Uses a FFT contrast metric to find optimal focus when scanning over some variable z. This z often takes the form of a vertical stage to position a sample precisely at the plane of imaging of a lens or objective. The contrast metric works particularly well when combined with a projected spot array hologram.

Parameters:

get_z (function) – Gets the current position of the focusing stage. Should return a float.
set_z (function) – Sets the position of the focusing stage to a given float.
z_list (array_like or None) – z values to sweep over during search. Defaults (when None) to numpy.linspace(-4,4,16).
plot (bool) – Whether to provide illustrative plots.

pickle(attributes=True, metadata=True)[source]#

Returns a dictionary containing selected attributes of this class.

Parameters:

attributes (bool OR list of str) – If False, pickles only baseline attributes, usually single floats. If True, also pickles ‘heavy’ attributes such as large images and calibrations. If list of str, pickles the keys in the given list. By default, the chosen attributes should be things that can be written to .h5 files: scalars and lists of scalars.
metadata (bool) – If True, package the dictionary as the "__meta__" value of a superdictionary which also contains: "__version__", the current slmsuite version, "__time__", the time formatted as a date string, and "__timestamp__", the time formatting as a floating point timestamp. This information is used as standard metadata for calibrations and saving.
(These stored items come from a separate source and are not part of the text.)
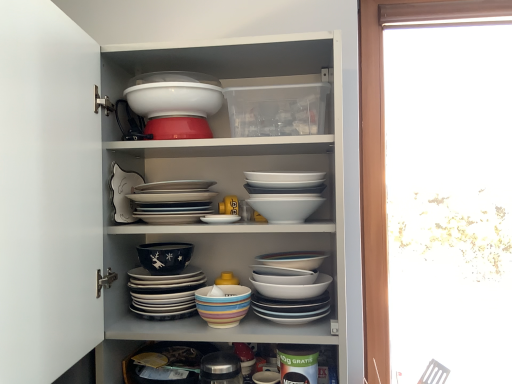 Question: Which direction should I rotate to look at multicolored ceramic bowls at center, arranged as the 6th bowl when viewed from the top, — up or down?

Choices:
 (A) down
 (B) up

Answer: (A)

Question: Is white glossy plate at center, positioned as the fourth bowl in top-to-bottom order, not near multicolored ceramic bowl at center, which ranks as the 1th bowl in bottom-to-top order?

Choices:
 (A) yes
 (B) no

Answer: (B)

Question: Does white glossy plate at center, which ranks as the fifth bowl in bottom-to-top order, come behind multicolored ceramic bowl at center, the eighth bowl viewed from the top?

Choices:
 (A) no
 (B) yes

Answer: (B)

Question: Does white glossy plate at center, positioned as the fourth bowl in top-to-bottom order, have a larger size compared to multicolored ceramic bowl at center, the eighth bowl viewed from the top?

Choices:
 (A) yes
 (B) no

Answer: (A)

Question: Does white glossy plate at center, which ranks as the fifth bowl in bottom-to-top order, touch multicolored ceramic bowl at center, the eighth bowl viewed from the top?

Choices:
 (A) no
 (B) yes

Answer: (A)

Question: Considering the relative sizes of white glossy plate at center, which ranks as the fifth bowl in bottom-to-top order, and multicolored ceramic bowl at center, the eighth bowl viewed from the top, in the image provided, is white glossy plate at center, which ranks as the fifth bowl in bottom-to-top order, shorter than multicolored ceramic bowl at center, the eighth bowl viewed from the top,?

Choices:
 (A) no
 (B) yes

Answer: (A)

Question: From the image's perspective, is white glossy plate at center, positioned as the fourth bowl in top-to-bottom order, on multicolored ceramic bowl at center, which ranks as the 1th bowl in bottom-to-top order?

Choices:
 (A) yes
 (B) no

Answer: (A)

Question: Is multicolored ceramic bowls at center, arranged as the 6th bowl when viewed from the top, positioned with its back to white glossy plate at center, positioned as the fourth bowl in top-to-bottom order?

Choices:
 (A) yes
 (B) no

Answer: (B)

Question: Considering the relative sizes of multicolored ceramic bowls at center, which is the 3th bowl in bottom-to-top order, and white glossy plate at center, positioned as the fourth bowl in top-to-bottom order, in the image provided, is multicolored ceramic bowls at center, which is the 3th bowl in bottom-to-top order, thinner than white glossy plate at center, positioned as the fourth bowl in top-to-bottom order,?

Choices:
 (A) yes
 (B) no

Answer: (A)

Question: Is multicolored ceramic bowls at center, arranged as the 6th bowl when viewed from the top, bigger than white glossy plate at center, positioned as the fourth bowl in top-to-bottom order?

Choices:
 (A) yes
 (B) no

Answer: (A)

Question: Considering the relative sizes of multicolored ceramic bowls at center, which is the 3th bowl in bottom-to-top order, and white glossy plate at center, positioned as the fourth bowl in top-to-bottom order, in the image provided, is multicolored ceramic bowls at center, which is the 3th bowl in bottom-to-top order, shorter than white glossy plate at center, positioned as the fourth bowl in top-to-bottom order,?

Choices:
 (A) no
 (B) yes

Answer: (A)

Question: Does multicolored ceramic bowls at center, which is the 3th bowl in bottom-to-top order, appear on the left side of white glossy plate at center, which ranks as the fifth bowl in bottom-to-top order?

Choices:
 (A) no
 (B) yes

Answer: (A)

Question: From a real-world perspective, does multicolored ceramic bowls at center, arranged as the 6th bowl when viewed from the top, sit lower than white glossy plate at center, positioned as the fourth bowl in top-to-bottom order?

Choices:
 (A) no
 (B) yes

Answer: (B)

Question: Considering the relative sizes of white glossy bowl at upper center, acting as the eighth bowl starting from the bottom, and white glossy bowls at center, which is the sixth bowl in bottom-to-top order, in the image provided, is white glossy bowl at upper center, acting as the eighth bowl starting from the bottom, shorter than white glossy bowls at center, which is the sixth bowl in bottom-to-top order,?

Choices:
 (A) no
 (B) yes

Answer: (B) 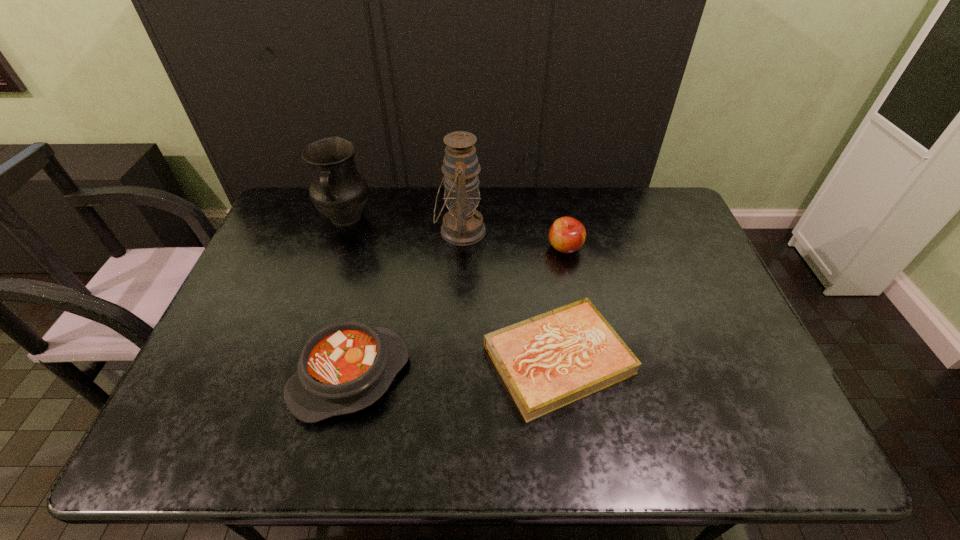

save(path='.', name=None, **kwargs)[source]#

Saves the dictionary returned from pickle() to a file like "path/name_id.h5".

Parameters:

path (str) – Path to directory to save in. Default is current directory.
name (str OR None) – Name of the save file. If None, will use name + '-pickle'.
**kwargs – Passed to pickle() to customize how and what data is saved.

Returns:

The file path that the pickled data was saved to.

Return type:

str